▶ _Assignment_:
Where a line holds the word "Drop", copy that line from the data below.

Transcribed page contents:

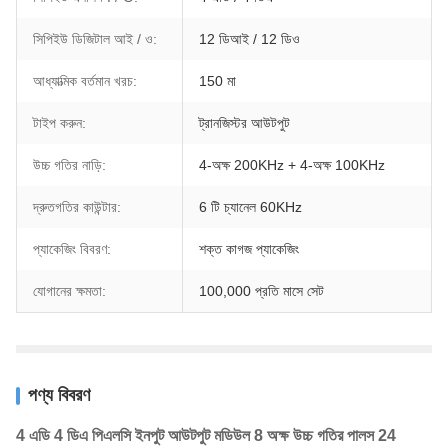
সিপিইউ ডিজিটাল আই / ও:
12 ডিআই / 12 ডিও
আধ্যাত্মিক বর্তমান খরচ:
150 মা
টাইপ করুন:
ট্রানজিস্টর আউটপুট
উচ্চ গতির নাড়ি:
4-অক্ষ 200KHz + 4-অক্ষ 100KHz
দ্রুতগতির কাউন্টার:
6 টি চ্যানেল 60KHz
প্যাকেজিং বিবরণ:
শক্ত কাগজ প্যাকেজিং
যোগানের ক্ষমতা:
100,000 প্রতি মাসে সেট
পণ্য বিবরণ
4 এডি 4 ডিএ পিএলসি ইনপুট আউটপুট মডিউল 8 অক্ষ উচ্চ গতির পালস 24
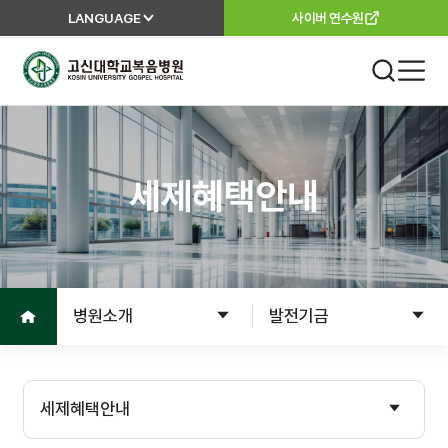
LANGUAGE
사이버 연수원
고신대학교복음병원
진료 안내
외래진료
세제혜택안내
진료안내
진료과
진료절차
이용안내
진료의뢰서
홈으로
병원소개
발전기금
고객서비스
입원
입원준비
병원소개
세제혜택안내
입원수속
--
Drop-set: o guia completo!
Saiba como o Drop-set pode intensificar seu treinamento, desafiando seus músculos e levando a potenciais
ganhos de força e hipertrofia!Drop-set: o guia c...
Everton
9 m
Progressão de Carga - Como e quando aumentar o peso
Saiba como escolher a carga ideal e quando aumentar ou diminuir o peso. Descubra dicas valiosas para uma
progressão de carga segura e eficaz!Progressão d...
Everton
--
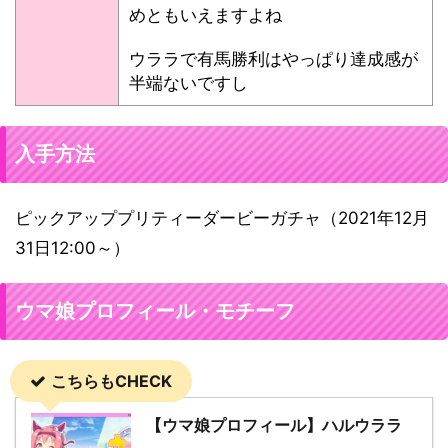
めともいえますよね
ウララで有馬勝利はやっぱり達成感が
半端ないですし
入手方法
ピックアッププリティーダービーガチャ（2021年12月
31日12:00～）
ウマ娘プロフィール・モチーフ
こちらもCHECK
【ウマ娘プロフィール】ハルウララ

▶ _Solution_:
Drop-set: o guia completo!
Saiba como o Drop-set pode intensificar seu treinamento, desafiando seus músculos e levando a potenciais
ganhos de força e hipertrofia!Drop-set: o guia c...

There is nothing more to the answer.